*ABOUT THIS TASK*:
Your reply must contain the lines from the one with "e of superiority.’" through the last line of the material, exact and complete, with no pictures and no other text.

* * *

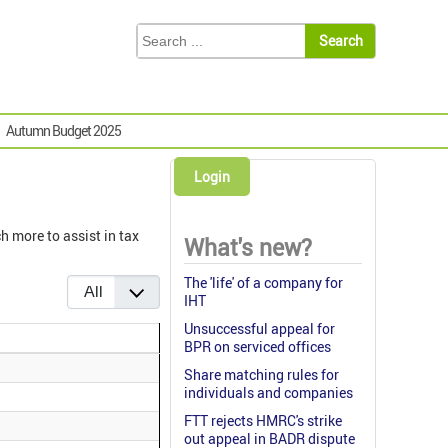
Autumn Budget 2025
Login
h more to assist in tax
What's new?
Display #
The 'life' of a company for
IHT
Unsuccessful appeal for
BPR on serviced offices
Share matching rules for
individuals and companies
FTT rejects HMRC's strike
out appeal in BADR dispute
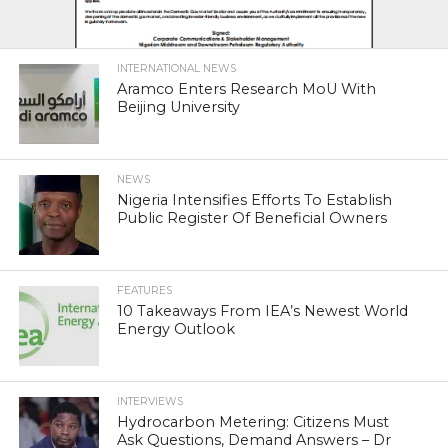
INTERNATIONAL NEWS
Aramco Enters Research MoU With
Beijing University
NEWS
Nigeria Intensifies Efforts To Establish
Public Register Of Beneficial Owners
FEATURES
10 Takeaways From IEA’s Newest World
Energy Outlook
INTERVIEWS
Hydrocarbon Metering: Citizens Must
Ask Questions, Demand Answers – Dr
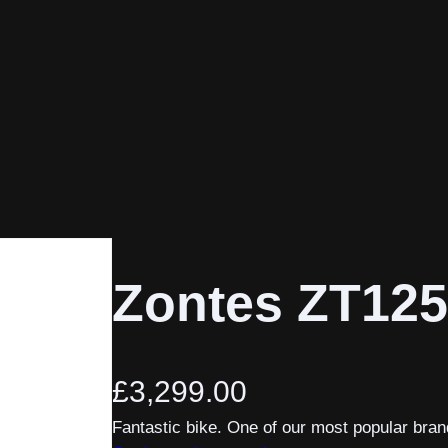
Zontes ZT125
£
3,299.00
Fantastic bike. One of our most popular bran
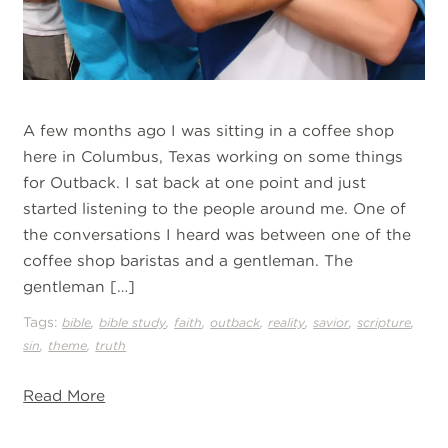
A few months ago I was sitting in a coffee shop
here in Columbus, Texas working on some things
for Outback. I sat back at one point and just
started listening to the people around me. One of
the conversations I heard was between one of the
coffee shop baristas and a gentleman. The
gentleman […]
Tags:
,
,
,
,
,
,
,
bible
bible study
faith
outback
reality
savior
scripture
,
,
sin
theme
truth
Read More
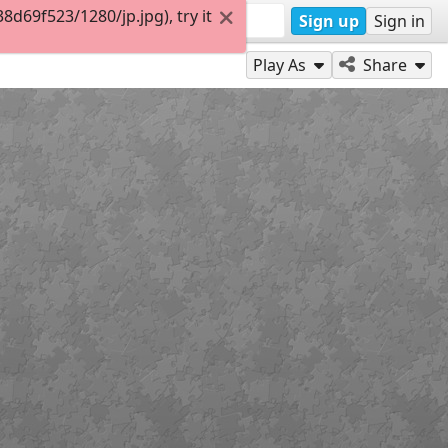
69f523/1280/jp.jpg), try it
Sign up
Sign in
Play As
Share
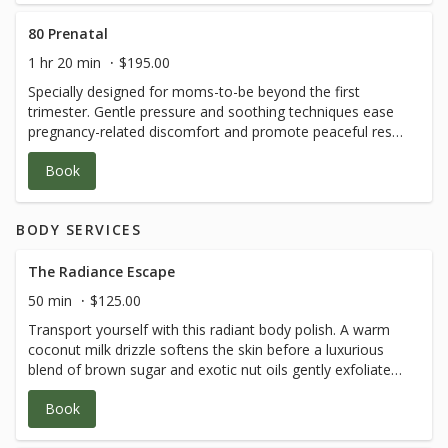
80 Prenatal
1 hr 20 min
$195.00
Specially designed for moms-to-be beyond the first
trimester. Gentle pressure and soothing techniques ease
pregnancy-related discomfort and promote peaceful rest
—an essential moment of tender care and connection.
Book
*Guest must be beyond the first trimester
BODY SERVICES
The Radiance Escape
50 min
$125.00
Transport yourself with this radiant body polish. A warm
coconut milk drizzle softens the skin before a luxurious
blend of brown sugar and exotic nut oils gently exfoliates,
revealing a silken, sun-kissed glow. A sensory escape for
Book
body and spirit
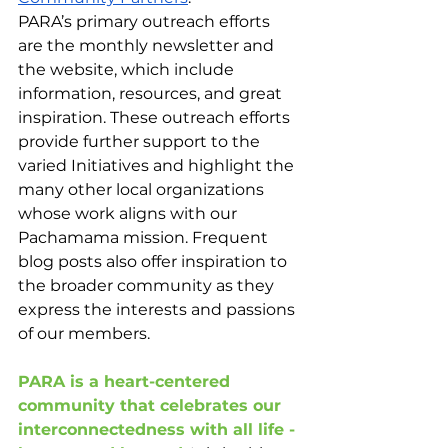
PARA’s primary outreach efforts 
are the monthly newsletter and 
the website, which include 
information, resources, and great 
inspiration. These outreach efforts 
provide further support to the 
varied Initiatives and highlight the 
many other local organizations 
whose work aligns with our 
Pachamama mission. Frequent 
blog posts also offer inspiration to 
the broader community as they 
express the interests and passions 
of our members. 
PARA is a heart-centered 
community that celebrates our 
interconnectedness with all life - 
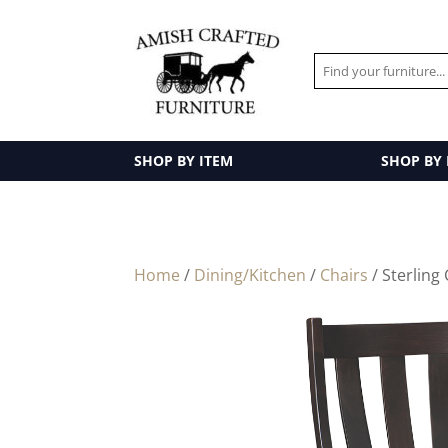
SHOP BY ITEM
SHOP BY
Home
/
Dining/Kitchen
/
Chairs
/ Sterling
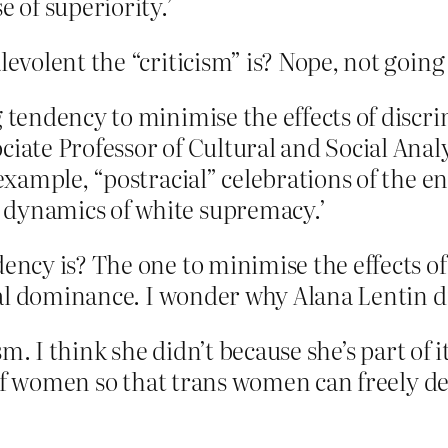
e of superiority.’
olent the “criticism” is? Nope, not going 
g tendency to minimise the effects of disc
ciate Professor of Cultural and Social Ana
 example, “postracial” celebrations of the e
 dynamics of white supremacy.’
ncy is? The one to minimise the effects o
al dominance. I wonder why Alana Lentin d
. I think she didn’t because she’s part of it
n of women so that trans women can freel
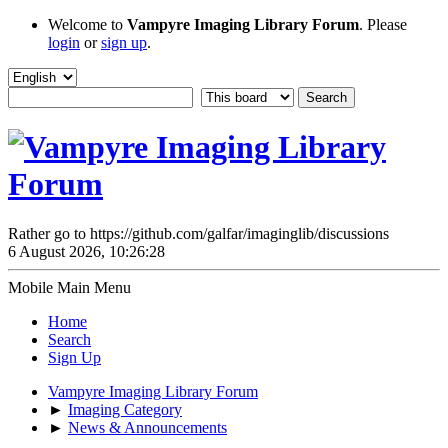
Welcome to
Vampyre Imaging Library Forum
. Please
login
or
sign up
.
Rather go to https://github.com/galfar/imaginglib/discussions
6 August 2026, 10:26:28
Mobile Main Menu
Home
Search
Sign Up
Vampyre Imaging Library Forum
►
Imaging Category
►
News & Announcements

* * *

*RESPONSE AREA*:
e of superiority.’
olent the “criticism” is? Nope, not going 
g tendency to minimise the effects of disc
ciate Professor of Cultural and Social Ana
 example, “postracial” celebrations of the e
 dynamics of white supremacy.’
ncy is? The one to minimise the effects o
al dominance. I wonder why Alana Lentin d
. I think she didn’t because she’s part of it
n of women so that trans women can freel
Welcome to
Vampyre Imaging Library Forum
. Please
login
or
sign up
.
Rather go to https://github.com/galfar/imaginglib/discussions
6 August 2026, 10:26:28
Mobile Main Menu
Home
Search
Sign Up
Vampyre Imaging Library Forum
►
Imaging Category
►
News & Announcements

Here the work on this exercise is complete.